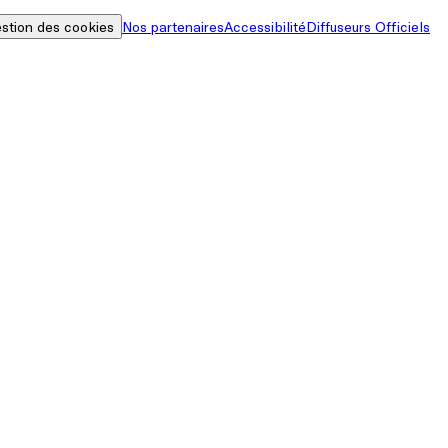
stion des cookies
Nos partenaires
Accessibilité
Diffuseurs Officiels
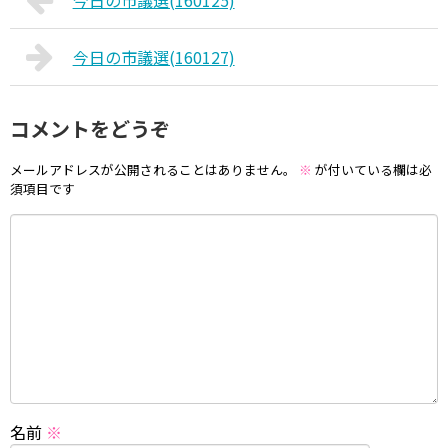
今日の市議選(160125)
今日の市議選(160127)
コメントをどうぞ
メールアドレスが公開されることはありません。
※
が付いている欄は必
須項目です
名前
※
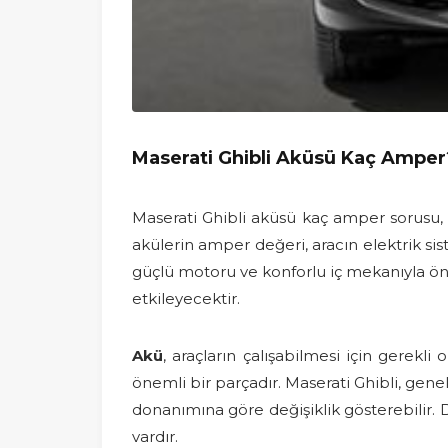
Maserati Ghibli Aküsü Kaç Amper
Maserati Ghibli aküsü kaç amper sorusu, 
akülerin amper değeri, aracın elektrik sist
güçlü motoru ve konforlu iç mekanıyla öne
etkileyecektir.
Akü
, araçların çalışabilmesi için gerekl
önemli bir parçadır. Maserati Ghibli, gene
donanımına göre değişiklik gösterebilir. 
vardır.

★ ★ ★

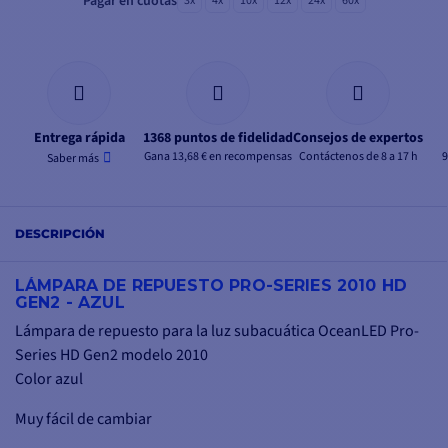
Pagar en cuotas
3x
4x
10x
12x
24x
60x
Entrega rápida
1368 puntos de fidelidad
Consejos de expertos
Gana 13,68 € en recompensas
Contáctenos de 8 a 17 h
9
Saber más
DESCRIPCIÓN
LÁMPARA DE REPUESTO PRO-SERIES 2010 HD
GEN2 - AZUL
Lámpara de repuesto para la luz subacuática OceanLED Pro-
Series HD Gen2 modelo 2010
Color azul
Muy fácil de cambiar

★ ★ ★

Copy the lines of the data above exactly as written, beginning with the line containing "Gana 13,68 € en recompensas" and ending with the line containing "Muy fácil de cambiar", and leave out all other lines.

> [Solution]:
Gana 13,68 € en recompensas
Contáctenos de 8 a 17 h
9
Saber más
DESCRIPCIÓN
LÁMPARA DE REPUESTO PRO-SERIES 2010 HD
GEN2 - AZUL
Lámpara de repuesto para la luz subacuática OceanLED Pro-
Series HD Gen2 modelo 2010
Color azul
Muy fácil de cambiar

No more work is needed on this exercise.